I have a table abcd in Oracle DB
+-------------+----------+
| abcd.speed | abcd.ab |
+-------------+----------+
| 4.0 | 2 |
| 4.0 | 2 |
| 7.0 | 2 |
| 7.0 | 2 |
| 8.0 | 1 |
+-------------+----------+
And I'm using a query like this:
select min(speed) keep (dense_rank last order by abcd.ab NULLS FIRST) MOD from abcd;
I'm trying to convert the code to Hive, but it looks like keep
is not available in Hive.
Could you suggest an equivalent statement?

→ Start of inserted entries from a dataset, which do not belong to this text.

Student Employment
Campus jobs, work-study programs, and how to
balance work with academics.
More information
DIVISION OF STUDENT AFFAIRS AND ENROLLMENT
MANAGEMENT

select -max(struct(ab,-speed)).col2 as mod
from abcd
;
+------+
| mod |
+------+
| 4.0 |
+------+
Let start by explaining min(speed) keep (dense_rank last order by abcd.ab NULLS FIRST)
:
Find the row(s) with the max value of ab
.
For this/those row(s), find the min value of speed
.
We are using 2 tricks here.
The 1st is based on the ability to get the max value of a struct.
max(struct(c1,c2,c3,...))
returns the same result as if you have sorted the structs by c1
, then by c2
, then by c3
etc. and then chose the last element.
The 2nd trick is to use -speed
(which is the same of -1*speed
).
Finding the max of -speed
and then taking the minus of that value (which gives us speed
), is the same of finding the min of speed
.
If we would have ordered the structs, it would have looked like this (since 2 is bigger than 1 and -4 is bigger than -7):
+----+-------+
| ab | speed |
+----+-------+
| 1 | -8.0 |
| 2 | -7.0 |
| 2 | -7.0 |
| 2 | -4.0 |
| 2 | -4.0 |
+----+-------+
The last struct in this case in struct(2,-4.0)
, therefore this is the result of the max
function.
The fields names for a struct are col1
, col2
, col3
etc., so
struct(2,-4.0).col2
is -4.0
. and preceding it with minus (which is the same as multiple it by -1) as in -struct(2,-4.0).col2
is 4.0
.